Ecommerce is one of the fastest growing industries in the world. As technology meets consumer demand, consumers are more eager to shop online. With accessibility to your favorite stores just a few clicks away and with convenient options for fast deliver and hassle-free returns, it’s no wonder why the internet has become the go-to for modern shoppers.

Today, I had a chance to sit down with Michael Jon Lazar, a thought-leader in this industry and executive at a company that makes a popular ecommerce CRM software solution called ReadyCloud. Lazar has been in this industry for more than 20 years, and owns parts of other ecommerce businesses operating in this space (like his subscription box service, Monthly CPAP Club.) He took the time to answer some interesting questions that better clarify the usefulness of some of the most popular tools retailers are using in this space.

Since most CRMs are glorified digital rolodexes and lead thermometers, I felt this was one of the most important first questions to ask Lazar regarding a CRM that’s built just for ecommerce.

How does CRM help personalize ecommerce interactions?

“When you think of ecommerce CRM, you need to think differently than a traditional CRM,” Lazar explains. “That’s because an ecommerce CRM is an orders-based CRM. It connects to your sales channels and imports all your order, shipping and return data—and uses the ecommerce activity to generate individual customer profiles, complete with notes, tagging, shipping timeline, calendar entries, and more. An ecommerce CRM puts a name, face and relationship to each transaction you make online.”

Team Management

CRMs might be great marketing tools, but it’s no mystery why Slack has become the preferred back-office tool. This led me to wonder if an ecommerce CRM can stack up and help connect inter-office teams.

Can CRM connect your back-office team?

“My CRM is really more of an ecommerce suite,” Lazar comments. “For example, each user can be a part of Team and have their own individual Team Member profile. What’s more, each user can then create Tasks for themselves, other Team members or collective groups. These Tasks can be assigned with due dates, file attachments, comments and tagging, and can even be directly associated to a corresponding customer’s profile.”


Remarketing and retargeting are two of the most powerful tools that you can use in ecommerce marketing. That’s because they’re based on the actions of converted users, the demographic that’s already familiar with your brand and is the most likely to make a new purchase when remarketed to. Naturally, I wondered how these tools work in a CRM designed for e-tail.

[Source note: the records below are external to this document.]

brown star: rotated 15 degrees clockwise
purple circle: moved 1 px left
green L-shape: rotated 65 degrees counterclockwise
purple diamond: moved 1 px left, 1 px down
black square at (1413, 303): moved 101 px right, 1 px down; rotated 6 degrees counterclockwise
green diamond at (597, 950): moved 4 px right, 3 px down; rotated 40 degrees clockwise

Does ecommerce CRM aid in remarketing?

“Remarketing is a critical part of any ecommerce operation these days, but the efficiency of these actions comes down to what type method the end user is relying on,” Lazar explains. “Newer ecommerce CRMs have built-in remarketing features that work to keep customers informed about purchases, shipment tracking and returns while also cross-promoting related items to increase average order value as well as being useful in email marketing campaigns and updates.”

Third-Party Integrations

The usability of a software solution can sometimes be limited by its scalability and third-party integrations (or lack thereof). Curious about this aspect, I popped the next question to Lazar.

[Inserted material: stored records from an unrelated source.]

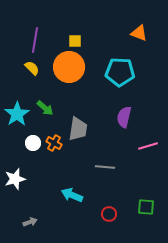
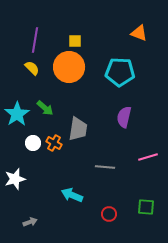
pink line: moved 11 px down
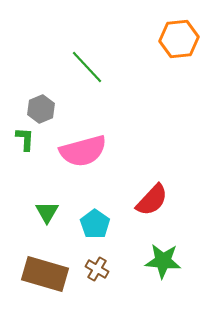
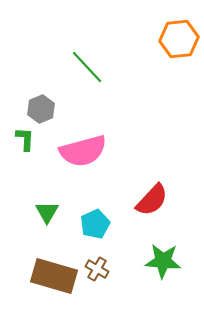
cyan pentagon: rotated 12 degrees clockwise
brown rectangle: moved 9 px right, 2 px down
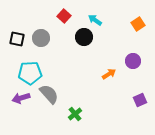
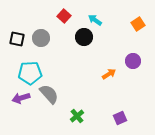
purple square: moved 20 px left, 18 px down
green cross: moved 2 px right, 2 px down
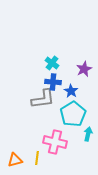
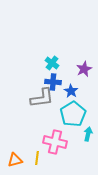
gray L-shape: moved 1 px left, 1 px up
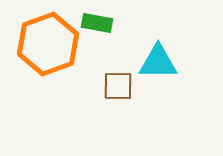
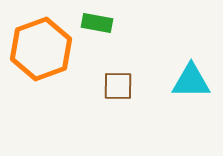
orange hexagon: moved 7 px left, 5 px down
cyan triangle: moved 33 px right, 19 px down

Can CRMs like this connect to other types of apps?

“Today’s leading CRM systems are multifarious and have the connectivity to integrate with some of the most popular third-party applications,” Lazar says. “Naturally, an ecommerce CRM functions in much of the same manner, with handshake services like Zapier helping bridge the gap. This connectivity enables end users to pull data from their go-to software solutions and integrate it into their relationship-building and remarketing system.”

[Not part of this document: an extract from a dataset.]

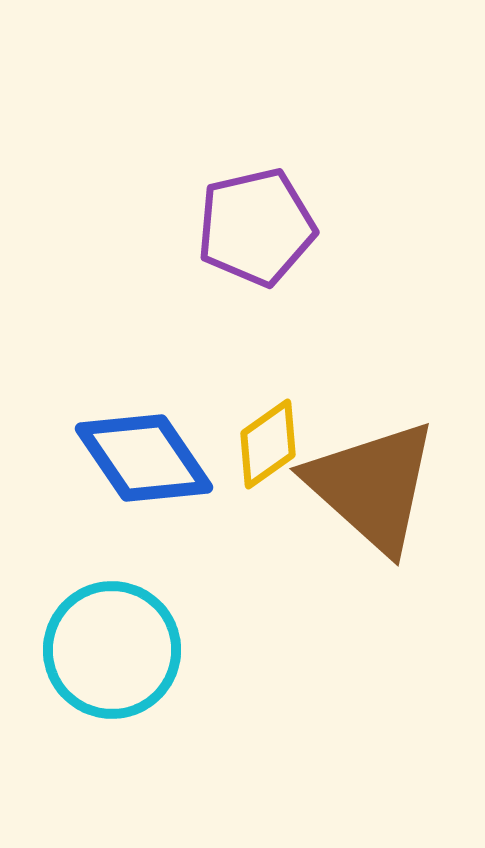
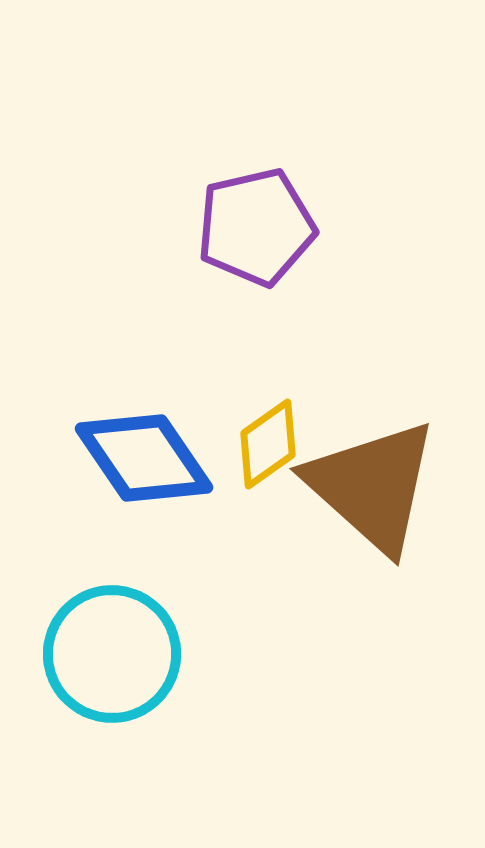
cyan circle: moved 4 px down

One of the most in-demand features of a CRM is reporting. This key function helps retailers make smarter moves and preplan around their seasonal offerings. My final question to Lazar was a no-brainer.

How does the right reporting make a difference?

“A wide variety of shopping cart services are available in the ecommerce industry today, offering all sorts of different bells and whistles. A commonly lamented feature, however, is that these shopping cart services don’t provide the analytics that are desired by the end user,” says Lazar. “Without a doubt, they’ll tell you what was bought and sold, returned and shipped, and so forth—but they provide this in scant detail and don’t really give end users a way to consolidate the data to their future advantage.”

He adds: “With properly consolidated data, end users can integrate a more predictive model that helps them capitalize on the trends and behavior of their customers while delivering insights that enable the retailer to make key moves that reinforce and insulate their bottom line.”

Why is this so, I ask?

“Because,” Lazar says, “shoppers are fickle and can be unpredictable in any CRM model. Giving them key reporting tools that let them identify shopper trends and filter the data to their advantage is how today’s ecommerce CRMs are helping to change online retail. For example, you could filter your data to show you what customers bought what items between a certain value segment, filtered against those who later returned the product. This data would give you unfettered marketing upsides—allowing you to remarket to the customers who are most likely to make a future purchase and least likely to return it.”


As the above information reflects, ecommerce CRM is a powerful marketing, team management and reporting tool that is helping retailers stay a step ahead of the curve. As ecommerce continues to become more competitive, it’s the helpful tools like this that can give retailers a competitive advantage in a crowded e-retail hemisphere.